I'm new with curve roasters which have good opinions overall, they offer 1 filter and 1 espresso roast subscription which suits me. Last time I received from them filter roast, fruity "victor mejia heredia"

Today I received same coffee but branded as espresso roast.

I'm not sure how should I read this, are they just giving random roast espresso or filter brand on package? Or is it same coffee but they change roast, light to dark? Anyone please?


----------



## BlackCatCoffee (Apr 11, 2017)

Some roasters will offer their coffee in two different profiles one for filter one for espresso with espresso generally being a touch darker.

I have a mixed 2 bag subscription from Tim Wendlboe and a few times I had the same coffee in different profile.

David


----------



## Mrboots2u (May 10, 2013)

Perhaps cask the Roastery directly, looking at their website , they have that coffee as a filter and espresso roast currently , so its not random .
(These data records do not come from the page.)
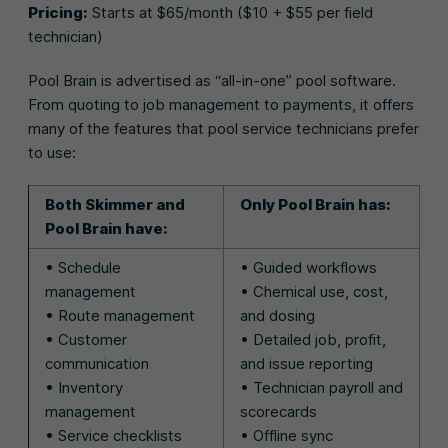
Pricing:
Starts at $65/month ($10 + $55 per field
technician)
Pool Brain is advertised as “all-in-one” pool software.
From quoting to job management to payments, it offers
many of the features that pool service technicians prefer
to use:
Both Skimmer and
Only Pool Brain has:
Pool Brain have:
• Schedule
• Guided workflows
management
• Chemical use, cost,
• Route management
and dosing
• Customer
• Detailed job, profit,
communication
and issue reporting
• Inventory
• Technician payroll and
management
scorecards
• Service checklists
• Offline sync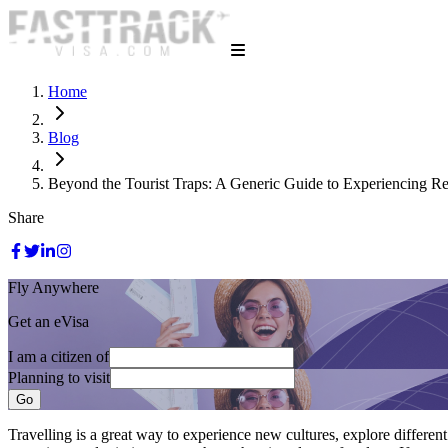
Home
Blog
Beyond the Tourist Traps: A Generic Guide to Experiencing Re
Share
Fly Anywhere
Get an eVisa
I am a citizen of
Planning to visit
Go
Travelling is a great way to experience new cultures, explore differen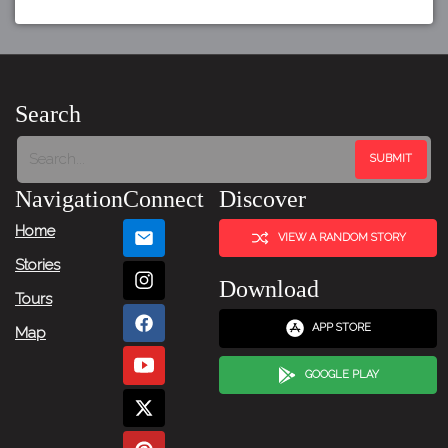
Search
Navigation
Connect
Discover
Home
VIEW A RANDOM STORY
Stories
Download
Tours
APP STORE
Map
GOOGLE PLAY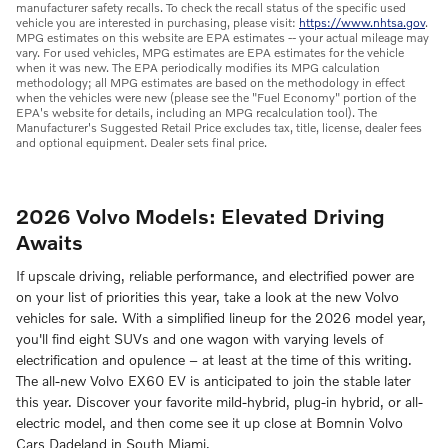
manufacturer safety recalls. To check the recall status of the specific used
vehicle you are interested in purchasing, please visit:
https://www.nhtsa.gov
.
MPG estimates on this website are EPA estimates -- your actual mileage may
vary. For used vehicles, MPG estimates are EPA estimates for the vehicle
when it was new. The EPA periodically modifies its MPG calculation
methodology; all MPG estimates are based on the methodology in effect
when the vehicles were new (please see the "Fuel Economy" portion of the
EPA's website for details, including an MPG recalculation tool). The
Manufacturer's Suggested Retail Price excludes tax, title, license, dealer fees
and optional equipment. Dealer sets final price.
2026 Volvo Models: Elevated Driving
Awaits
If upscale driving, reliable performance, and electrified power are
on your list of priorities this year, take a look at the new Volvo
vehicles for sale. With a simplified lineup for the 2026 model year,
you'll find eight SUVs and one wagon with varying levels of
electrification and opulence – at least at the time of this writing.
The all-new Volvo EX60 EV is anticipated to join the stable later
this year. Discover your favorite mild-hybrid, plug-in hybrid, or all-
electric model, and then come see it up close at Bomnin Volvo
Cars Dadeland in South Miami.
As above some roasters do offer filter and espresso profiles for the same coffee , when done well it is not simply a case of roasting a it darker.

As an aside there are not that many roadsters i trust to omni roast well, I predominantly drink espresso based milk drinks so , i look for a roadsters that will indicate its useable as espresso or a decent blend . It does but does my choices considerably nowadays .

Lastyl I also enjoy the stuff curve do .


----------